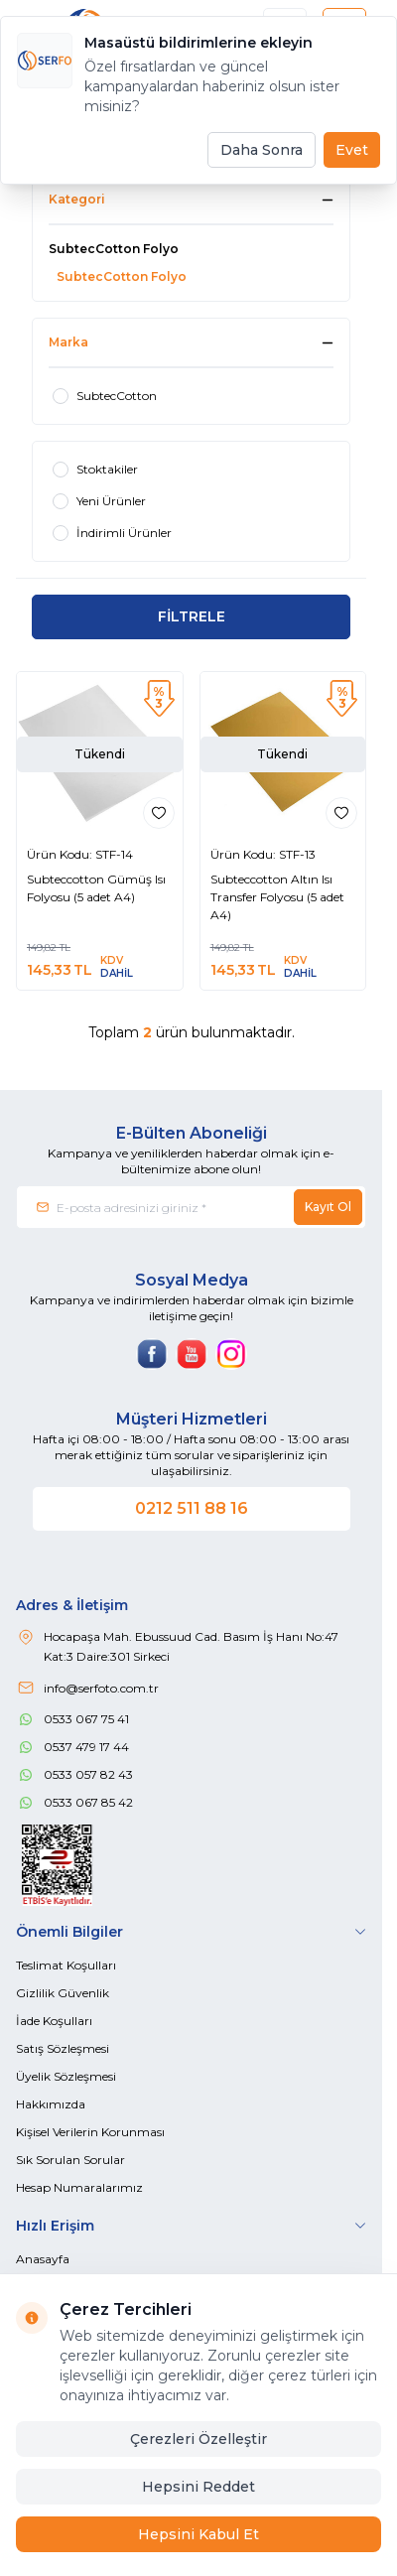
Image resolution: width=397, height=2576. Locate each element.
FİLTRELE (191, 616)
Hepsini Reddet (198, 2487)
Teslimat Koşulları (66, 1965)
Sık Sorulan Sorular (70, 2159)
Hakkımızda (50, 2104)
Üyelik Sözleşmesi (66, 2076)
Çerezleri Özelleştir (198, 2439)
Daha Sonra (261, 150)
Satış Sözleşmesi (62, 2048)
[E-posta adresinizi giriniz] (191, 1207)
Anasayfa (42, 2258)
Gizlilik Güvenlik (62, 1992)
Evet (351, 150)
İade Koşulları (54, 2020)
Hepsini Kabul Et (198, 2534)
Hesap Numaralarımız (79, 2187)
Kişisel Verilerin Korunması (90, 2131)
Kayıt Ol (328, 1206)
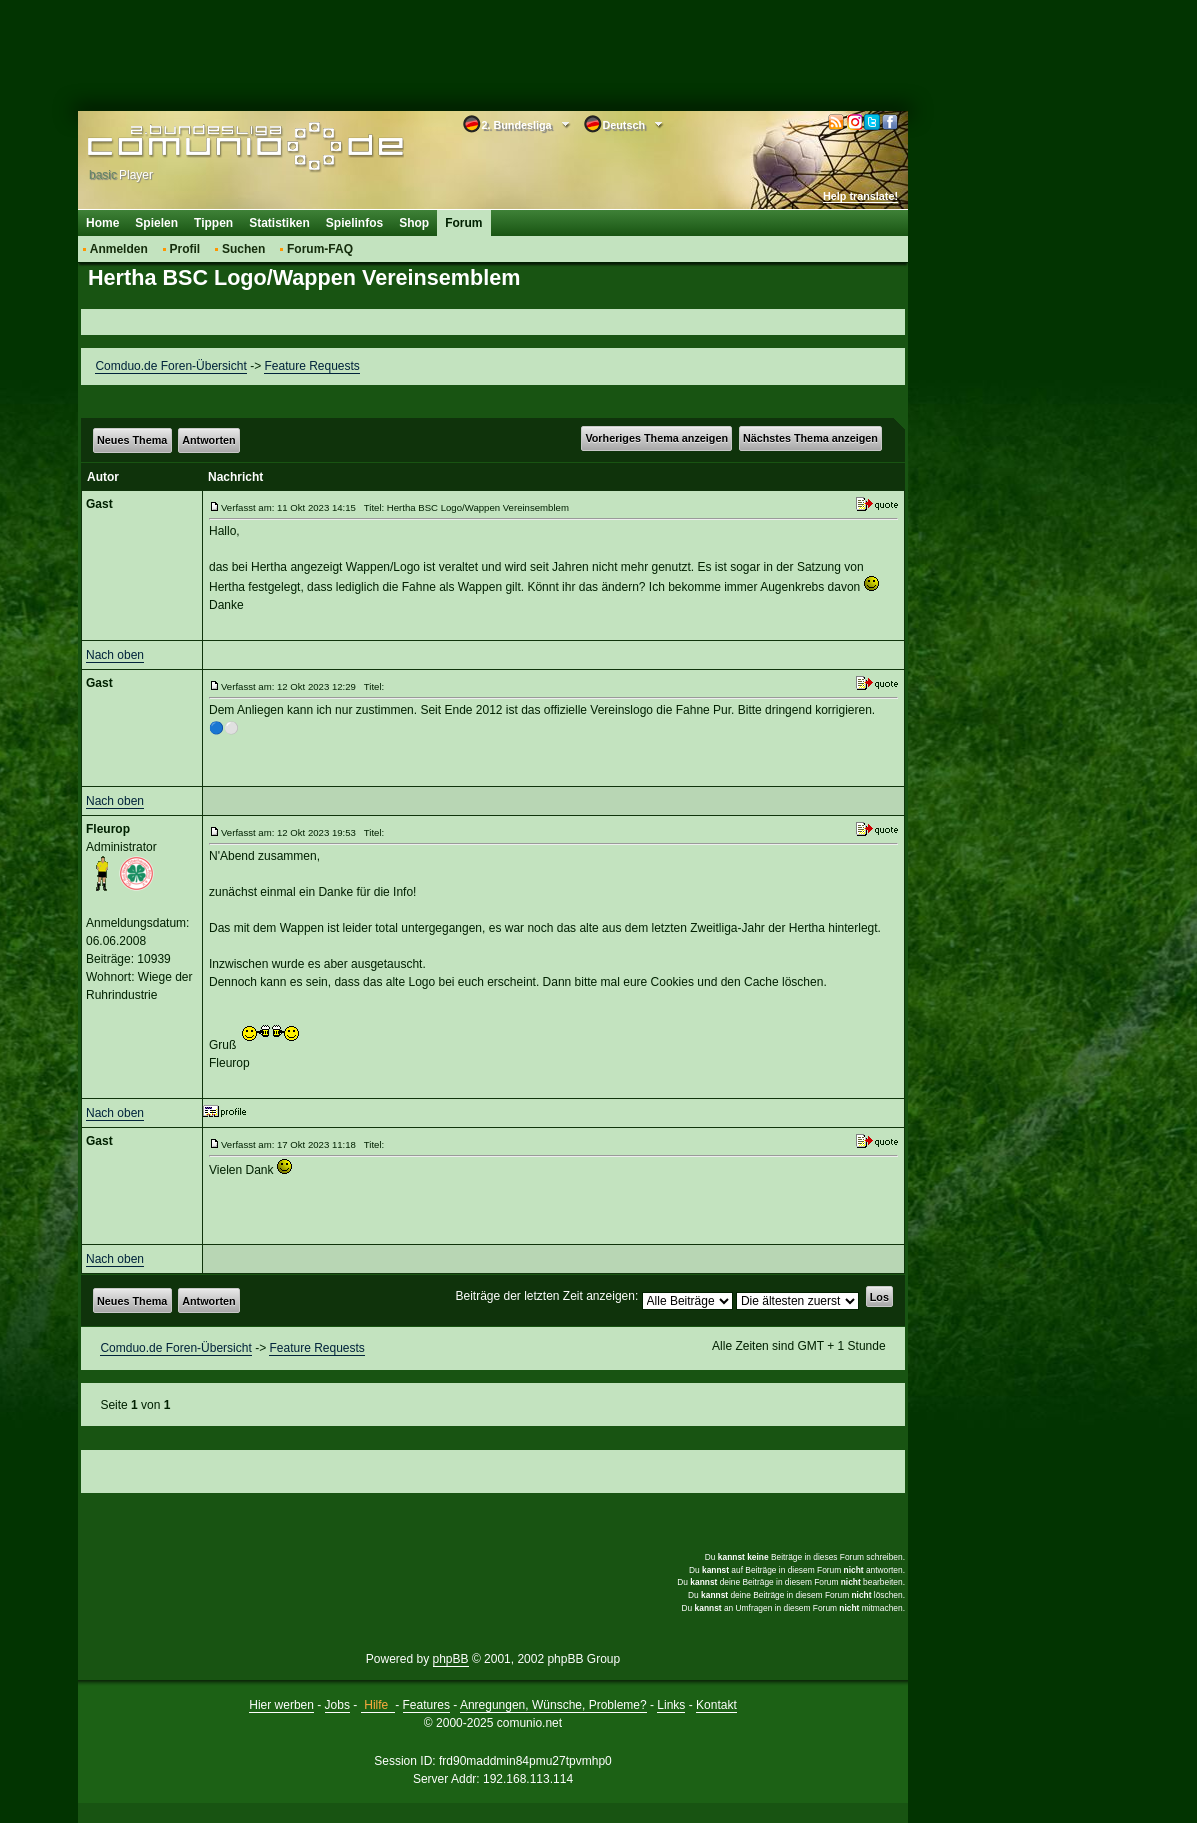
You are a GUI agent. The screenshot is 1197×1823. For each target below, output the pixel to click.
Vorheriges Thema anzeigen (656, 438)
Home (102, 223)
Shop (414, 223)
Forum (463, 223)
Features (426, 1705)
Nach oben (115, 655)
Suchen (243, 249)
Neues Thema (132, 440)
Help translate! (860, 196)
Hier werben (281, 1705)
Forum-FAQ (320, 249)
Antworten (208, 440)
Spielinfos (354, 223)
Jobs (337, 1705)
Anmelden (119, 249)
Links (671, 1705)
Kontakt (716, 1705)
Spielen (156, 223)
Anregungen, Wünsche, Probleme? (553, 1705)
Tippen (213, 223)
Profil (185, 249)
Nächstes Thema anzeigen (810, 438)
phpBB (451, 1659)
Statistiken (279, 223)
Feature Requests (311, 366)
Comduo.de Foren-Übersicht (170, 366)
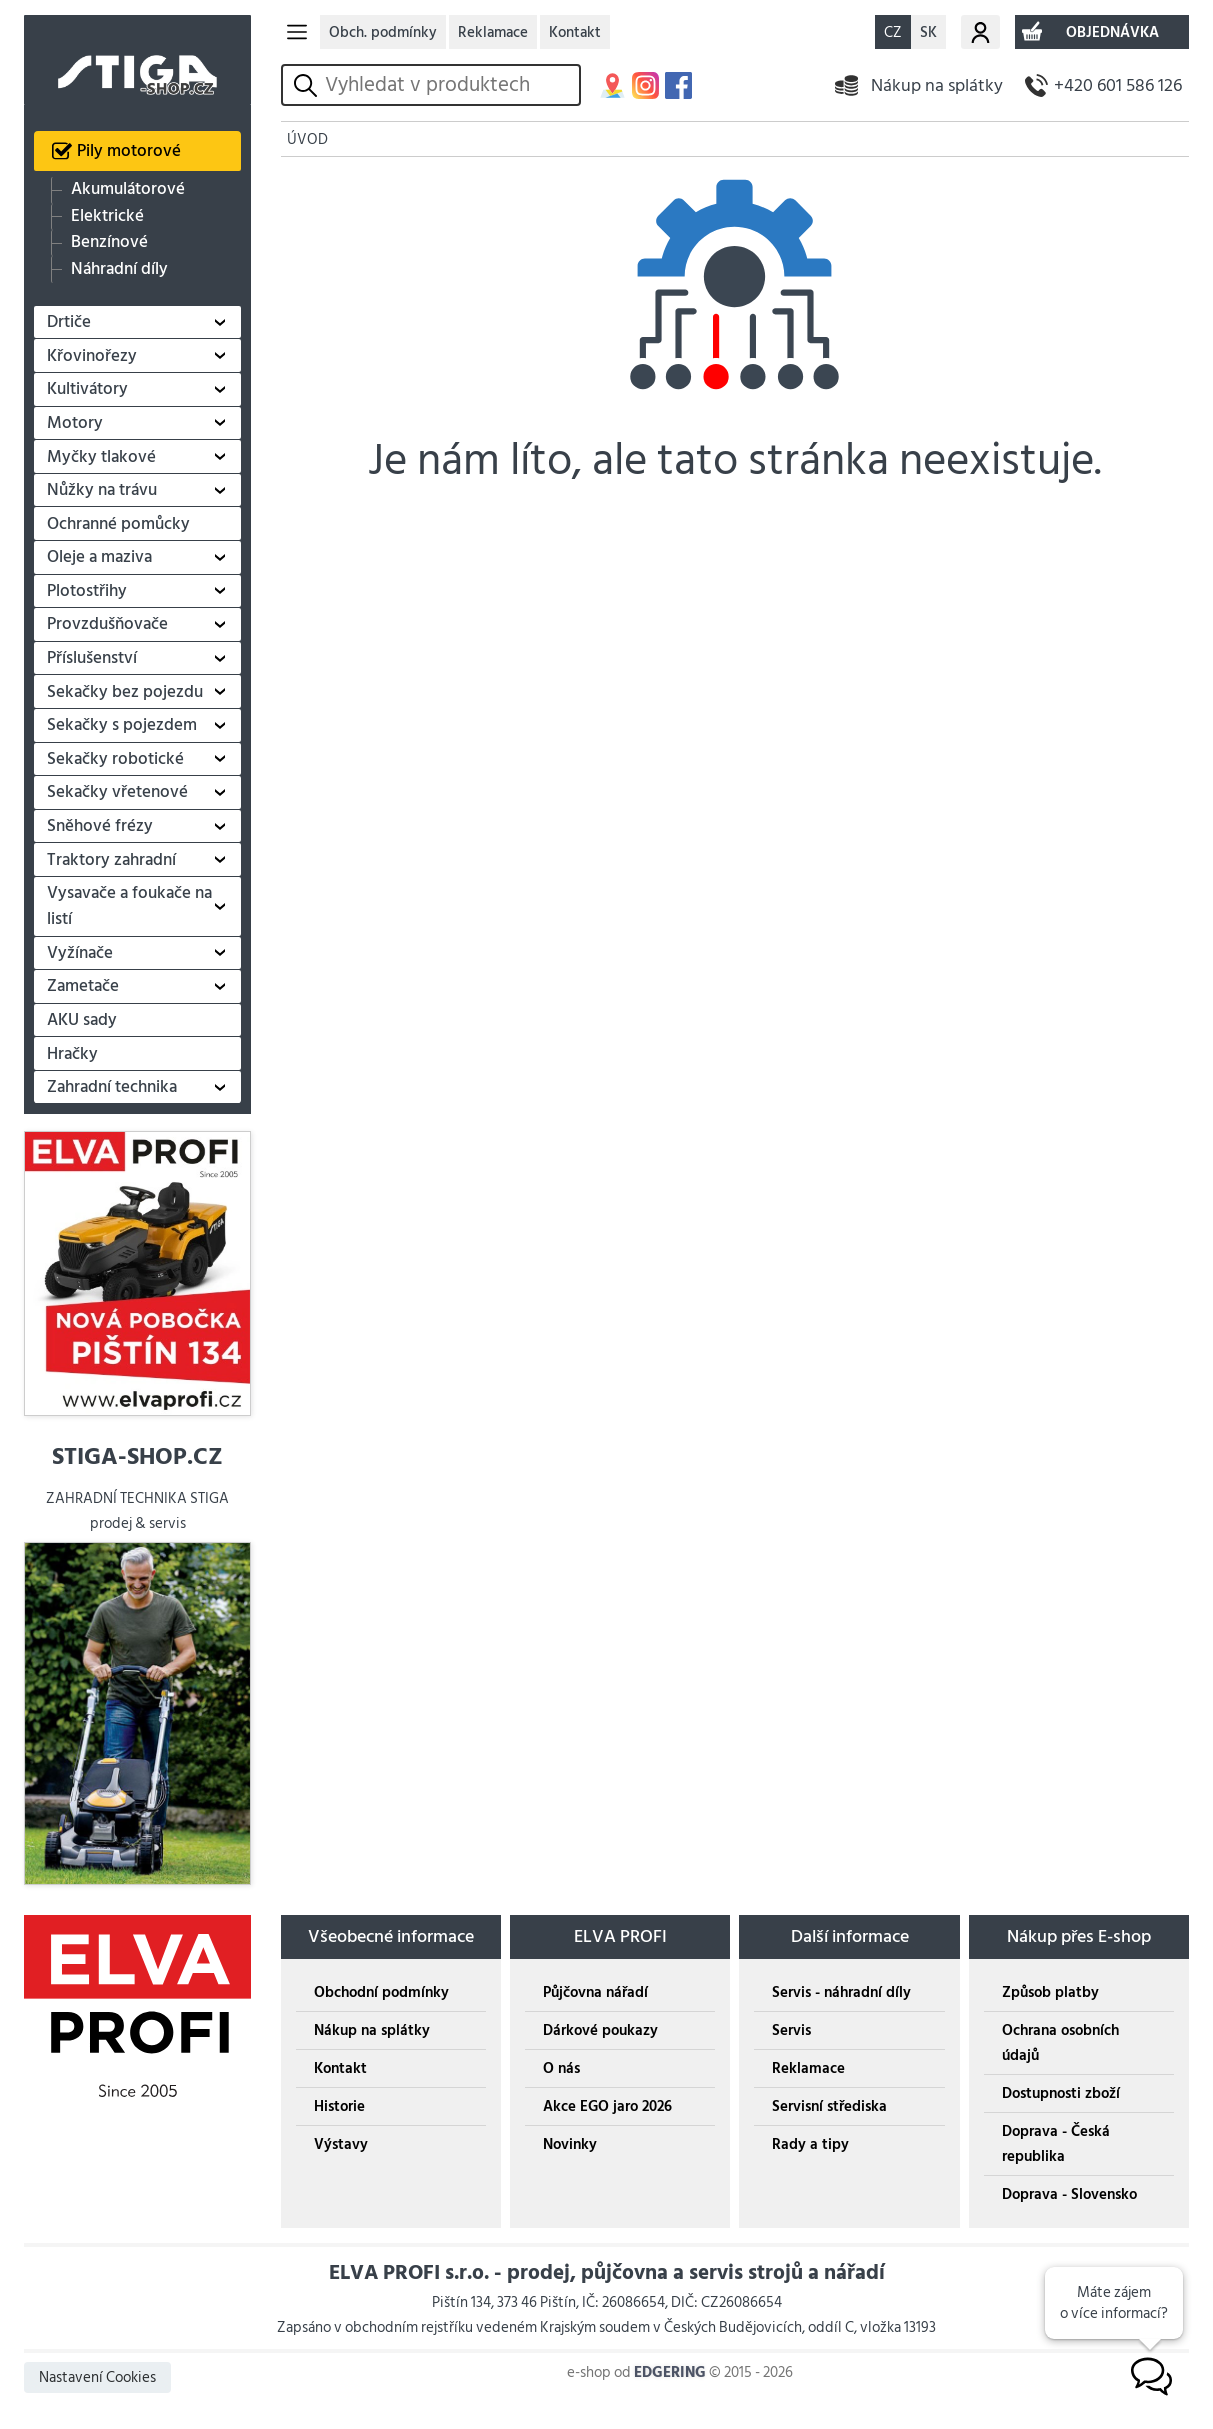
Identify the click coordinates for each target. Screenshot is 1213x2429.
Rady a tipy (810, 2144)
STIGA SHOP (137, 60)
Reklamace (493, 32)
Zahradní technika (112, 1087)
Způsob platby (1050, 1992)
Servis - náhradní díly (841, 1992)
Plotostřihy (87, 591)
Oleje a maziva (99, 557)
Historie (339, 2106)
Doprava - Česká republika (1056, 2144)
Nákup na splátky (937, 85)
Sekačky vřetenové (117, 792)
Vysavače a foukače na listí (129, 906)
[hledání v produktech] (449, 85)
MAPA (612, 85)
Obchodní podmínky (381, 1992)
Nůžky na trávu (102, 490)
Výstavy (341, 2144)
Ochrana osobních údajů (1060, 2043)
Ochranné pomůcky (118, 524)
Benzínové (109, 242)
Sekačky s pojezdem (122, 725)
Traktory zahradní (111, 860)
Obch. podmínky (383, 32)
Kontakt (575, 32)
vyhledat (308, 85)
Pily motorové (129, 151)
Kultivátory (87, 389)
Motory (75, 423)
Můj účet (980, 32)
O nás (561, 2068)
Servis (791, 2030)
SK (928, 32)
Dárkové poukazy (600, 2030)
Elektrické (107, 216)
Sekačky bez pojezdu (125, 692)
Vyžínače (80, 953)
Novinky (570, 2144)
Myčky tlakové (101, 457)
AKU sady (82, 1020)
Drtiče (69, 322)
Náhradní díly (119, 268)
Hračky (72, 1054)
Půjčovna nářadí (595, 1992)
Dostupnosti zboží (1061, 2093)
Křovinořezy (92, 356)
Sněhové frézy (100, 826)
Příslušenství (92, 658)
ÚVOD (307, 139)
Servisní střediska (829, 2106)
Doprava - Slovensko (1069, 2194)
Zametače (83, 986)
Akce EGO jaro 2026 (607, 2106)
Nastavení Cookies (97, 2377)
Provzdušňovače (107, 624)
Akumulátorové (128, 189)
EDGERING (670, 2372)
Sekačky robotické (115, 759)
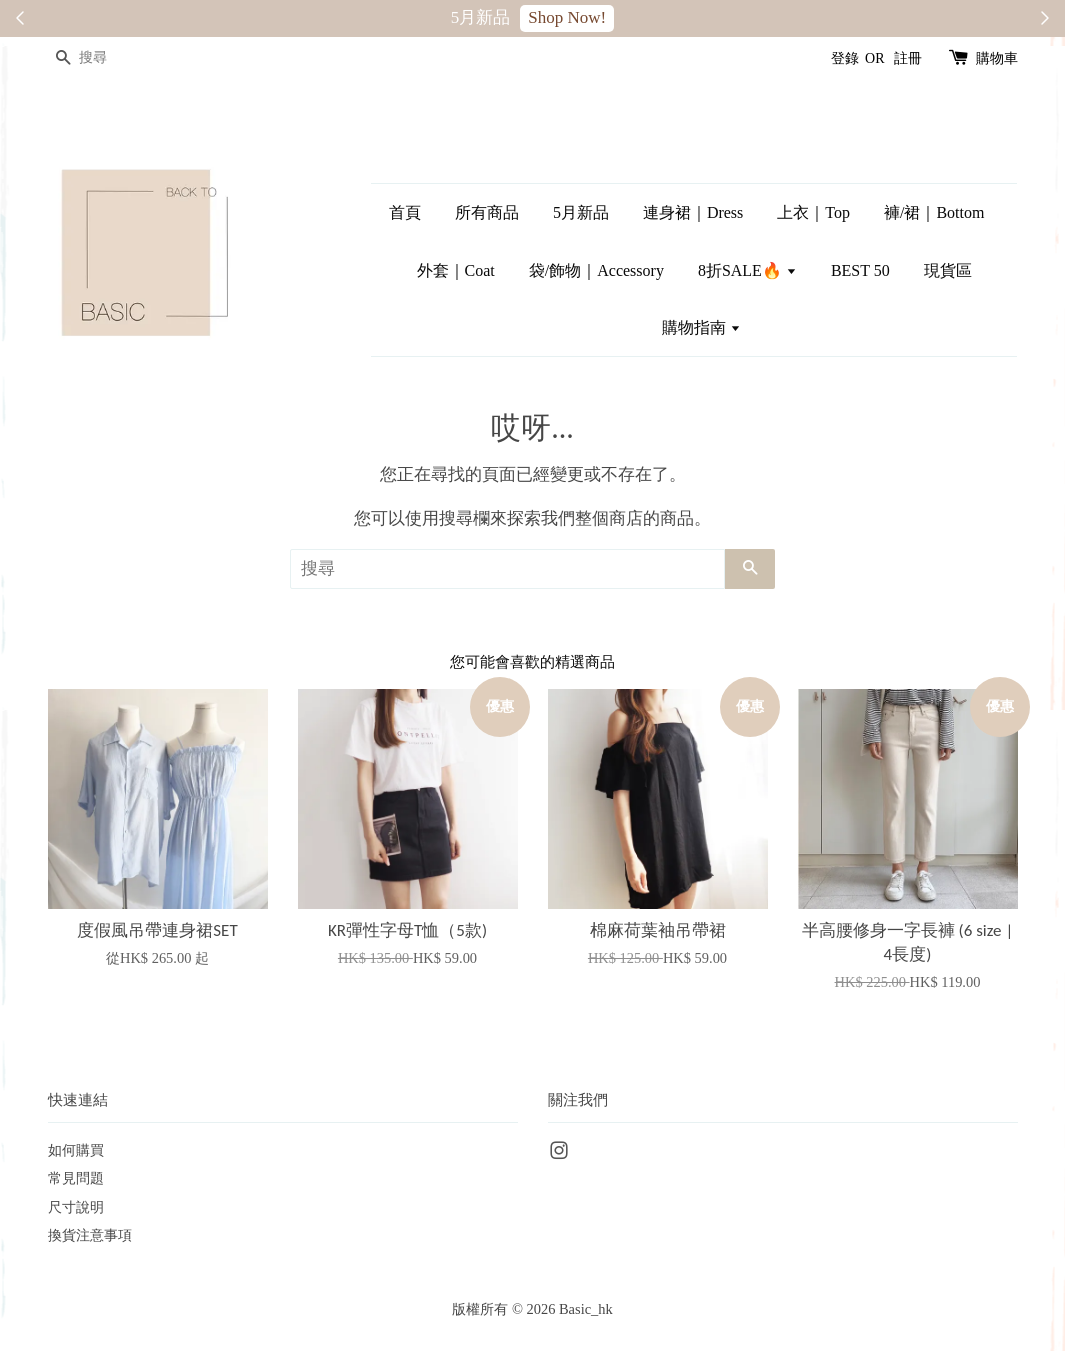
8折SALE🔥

### YOUR GOAL
If a line of the data contains "anzeigen", copy it out.

### REPLY TO THE EXERCISE
Vorheriges Thema anzeigen (656, 438)
Nächstes Thema anzeigen (810, 438)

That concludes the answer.